4. Create a level playing field for clean energy
Across the world there are subsidies or taxes in place which benefit the incumbent fossil fuels industry at the expense of low-cost clean energy. In Germany, for instance, retail consumers pay up to 30 euros cents per kWh for electricity while gas or oil for heating purposes is only 7 cents. The introduction of a carbon fee would motivate badly needed investments in clean infrastructure, provide regulatory certainty to investors and businesses, and create a wave of entrepreneurship that can quickly stimulate the economy and benefit the environment.

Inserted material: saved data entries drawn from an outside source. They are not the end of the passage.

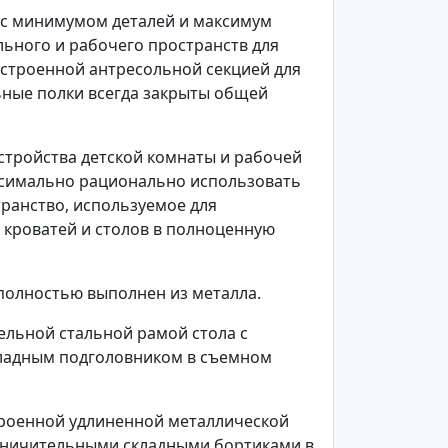
с минимумом деталей и максимум
ьного и рабочего пространств для
встроенной антресольной секцией для
ьные полки всегда закрыты общей
стройства детской комнаты и рабочей
аксимально рационально использовать
транство, используемое для
 кроватей и столов в полноценную
полностью выполнен из металла.
ельной стальной рамой стола с
кладным подголовником в съемном
роенной удлиненной металлической
аничительными складными бортиками в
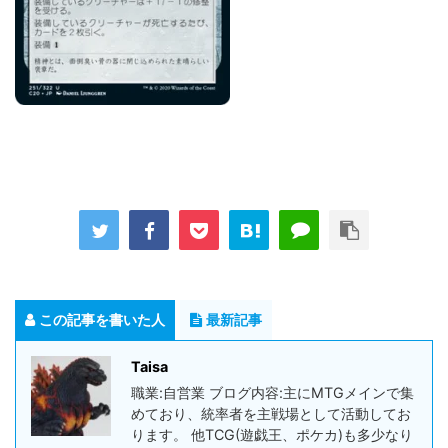
この記事を書いた人
最新記事
Taisa
職業:自営業 ブログ内容:主にMTGメインで集
めており、統率者を主戦場として活動してお
ります。 他TCG(遊戯王、ポケカ)も多少なり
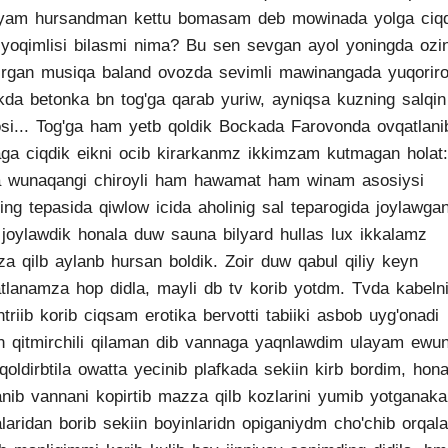
yam hursandman kettu bomasam deb mowinada yolga ciqd
yoqimlisi bilasmi nima? Bu sen sevgan ayol yoningda ozi
irgan musiqa baland ovozda sevimli mawinangada yuqorir
ikda betonka bn tog'ga qarab yuriw, ayniqsa kuzning salqin
si... Tog'ga ham yetb qoldik Bockada Farovonda ovqatlani
ga ciqdik eikni ocib kirarkanmz ikkimzam kutmagan holat:
 wunaqangi chiroyli ham hawamat ham winam asosiysi
ning tepasida qiwlow icida aholinig sal teparogida joylawgan
 joylawdik honala duw sauna bilyard hullas lux ikkalamz
a qilb aylanb hursan boldik. Zoir duw qabul qiliy keyn
tlanamza hop didla, mayli db tv korib yotdm. Tvda kabeln
ntriib korib ciqsam erotika bervotti tabiiki asbob uyg'onadi
n qitmirchili qilaman dib vannaga yaqnlawdim ulayam ewun
qoldirbtila owatta yecinib plafkada sekiin kirb bordim, hon
anib vannani kopirtib mazza qilb kozlarini yumib yotganaka
laridan borib sekiin boyinlaridn opiganiydm cho'chib orqal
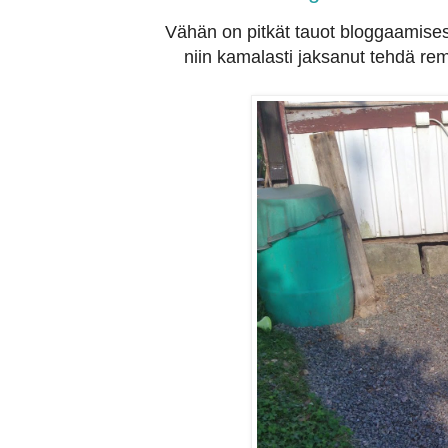
Vähän on pitkät tauot bloggaamises
niin kamalasti jaksanut tehdä r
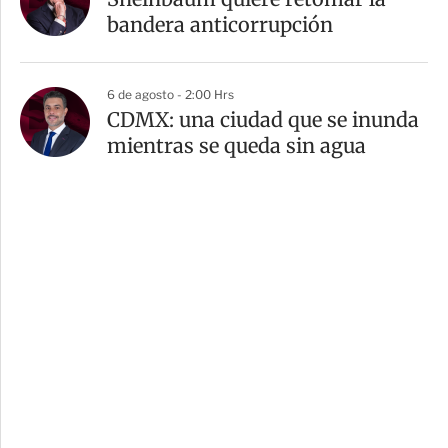
bandera anticorrupción
6 de agosto - 2:00 Hrs
CDMX: una ciudad que se inunda
mientras se queda sin agua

5. Modernize existing infrastructure
Over many years, facility infrastructure has been allowed to deteriorate and many now lack modern technology and physical infrastructure to maintain safe, efficient, resilient and flexible operations under emergency and new normal conditions. The guiding principle for infrastructure renewal should be to build back better. Renewed facilities must meet modern standards for energy efficiency and air and water quality, and minimize long-term operational costs. Facilities should also have resilient, decentralized energy systems and be able to adapt to public health or emergency situations.
6. Simplify government bureaucracy
One big obstacle to investments in clean energy is complex and burdensome regulation. For example, rooftop solar installations in most of the United States are twice as expensive as they are in Germany and take three times as long due to complex permitting regulations and cumbersome installation laws. These types of barriers exist in multiple countries across the entire energy sector, illustrating the need for simplified accreditation and permitting processes.
7. Encourage state-of-the-art electricity system installations
Electricity companies across the world have done a very good job of maintaining electricity reliability despite the coronavirus. The crisis has also shown that our power system can operate with greater amounts of intermittent renewables than previously thought. However, negative prices and increasing volatility indicate limits in the current system. The electrification of transport and buildings is the next major opportunity and challenge. This shift requires strengthening and digitalizing 21st-century distribution grids.
8. Incentivise energy sector restructuring
The fossil fuel industry, from shale oil drillers in Texas to coal miners in China, is in economic distress. Much of the industry will have to go through significant restructuring, causing local economic impacts. Financial incentives need to fund the transition to the clean energy economy and convert shuttered fossil fuel plants to alternative uses such as data centres.